Additional pressure on financiers

While activists welcomed the Japanese banks’ statements on coal finance, they are concerned that the impact will be limited due to numerous loopholes. There are also concerns that Japan’s move, along with South Korea’s, would not affect plants currently planned or in pre-construction. That is why anti-coal advocates are maintaining pressure.

At Mizuho’s recent general meeting in late June, the company faced a shareholder climate resolution that would have required the company to “disclose climate risks and publish a plan to ensure its investments are aligned with the Paris Agreement.” It failed, but received 34.5 per cent of votes — far more than expected.

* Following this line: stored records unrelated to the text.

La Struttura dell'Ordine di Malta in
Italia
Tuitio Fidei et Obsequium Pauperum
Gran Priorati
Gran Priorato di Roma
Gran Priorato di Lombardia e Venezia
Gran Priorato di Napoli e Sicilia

“Seeing as the resolution got quite high support, and the shareholder movement on climate change is only getting stronger, the banks should be thinking about how to respond to that proactively on their own terms,” Hakko said. “Otherwise they might find themselves with new shareholder resolutions in their hands next year.”

The role of investors in driving action could have an impact in South Korea too, as BlackRock, which recently put forth a climate plan, is a major shareholder in KEPCO and has even expressed concern about its overseas coal investments.

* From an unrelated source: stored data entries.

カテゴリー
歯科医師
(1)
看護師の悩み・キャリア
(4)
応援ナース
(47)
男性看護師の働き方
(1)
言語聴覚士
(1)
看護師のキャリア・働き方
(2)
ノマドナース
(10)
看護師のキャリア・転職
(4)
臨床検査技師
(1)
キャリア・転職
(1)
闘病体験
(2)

“They do seem to be genuinely concerned with the way KEPCO is going with its overseas coal projects,” Nicholas said.

The Covid-19 pandemic is also having an impact on energy markets around the world. While the dramatic drop in oil prices got the most attention, thermal coal prices have also fallen significantly. The International Energy Agency (IEA) expects global coal consumption to decline by 8 per cent this year, the largest drop since 1945. This adds to existing concerns about overcapacity in several countries.

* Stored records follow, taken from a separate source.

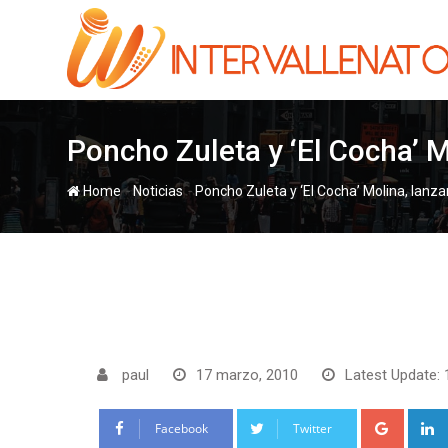
Skip
to
content
Poncho Zuleta y ‘El Cocha’ M
-
-
Home
Noticias
Poncho Zuleta y ‘El Cocha’ Molina, lanza
paul
17 marzo, 2010
Latest Update: 
Google
Facebook
Twitter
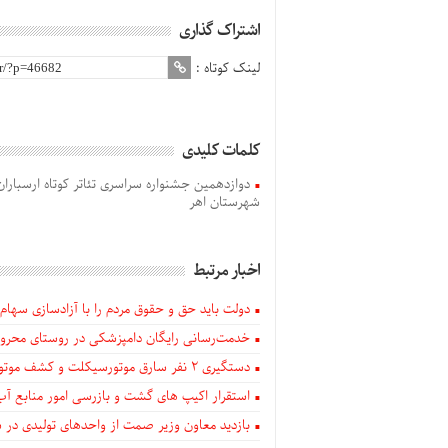
اشتراک گذاری
لینک کوتاه :
کلمات کلیدی
دوازدهمین جشنواره سراسری تئاتر کوتاه ارسباران از 22 تا 26 مردادماه در اهر برگزار 
شهرستان اهر
اخبار مرتبط
دولت باید حق و حقوق مردم را با آزادسازی سهام 
خدمت‌رسانی رایگان دامپزشکی در روستای محروم
دستگيری ۲ نفر سارق موتورسیکلت و کشف موتورسیکلت‌های سرقتی در اهر
استقرار اکیپ های گشت و بازرسی امور منابع آب
بازدید معاون وزیر صمت از واحدهای تولیدی در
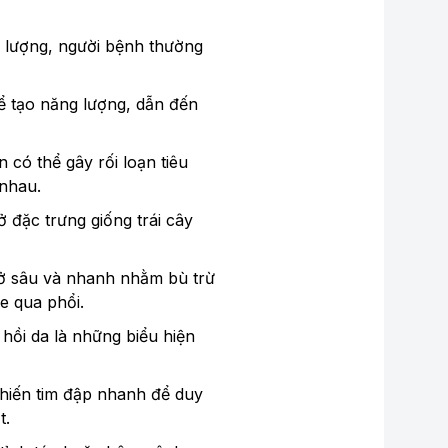
 lượng, người bệnh thường
để tạo năng lượng, dẫn đến
n có thể gây rối loạn tiêu
 nhau.
 đặc trưng giống trái cây
hở sâu và nhanh nhằm bù trừ
e qua phổi.
 hồi da là những biểu hiện
khiến tim đập nhanh để duy
t.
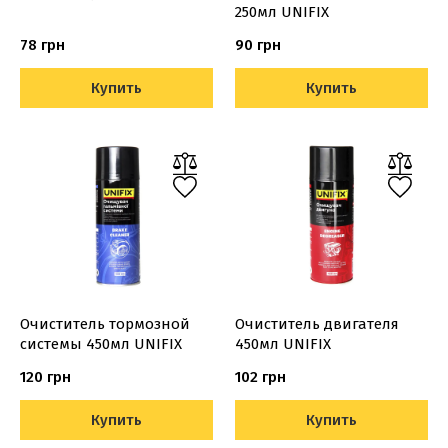
250мл UNIFIX
78 грн
90 грн
Купить
Купить
Очиститель тормозной
Очиститель двигателя
системы 450мл UNIFIX
450мл UNIFIX
120 грн
102 грн
Купить
Купить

“Covid-19 is reducing power demand, and the overcapacity situation is getting worse,” Nicholas said. “Countries are having to make capacity payments to coal plants, which are sitting there underutilized.”

If Chinese, South Korean and Japanese financial institutions fail to fully shift from financing coal, the decision may be made by the host countries. Some, like Pakistan, may be unable to follow through on projects due to financial concerns. Overcapacity has already led Bangladesh to pause approval of new coal power plants, while Vietnam is increasingly promoting renewables alongside coal.

“These are among the few remaining countries in Asia that I consider to be a potential growth market for coal exporters,” Nicholas said, adding that if they shift, it could dramatically change coal’s growth prospects.

Also worth watching is if China follows through on statements to expand green investments in Belt and Road projects overseas, and is willing to refinance, or drop, financing for coal plants overseas.

“It’ll be interesting to see how China will respond,” Nicholas said. “How heavy handed versus how sensitive they will be to these issues that Covid-19 is now making worse.”

According to IEEFA, the coal market responds slowly to investor actions, as shifts in production and usage take time to filter through the system. That is why the impact of Japan’s moves, and the pandemic, on Asia’s coal industry and the countries still planning more coal-fired plants is far from clear. But the signs all point toward a financial reassessment as key actors, both on the investor side and in host countries, have big decisions to make.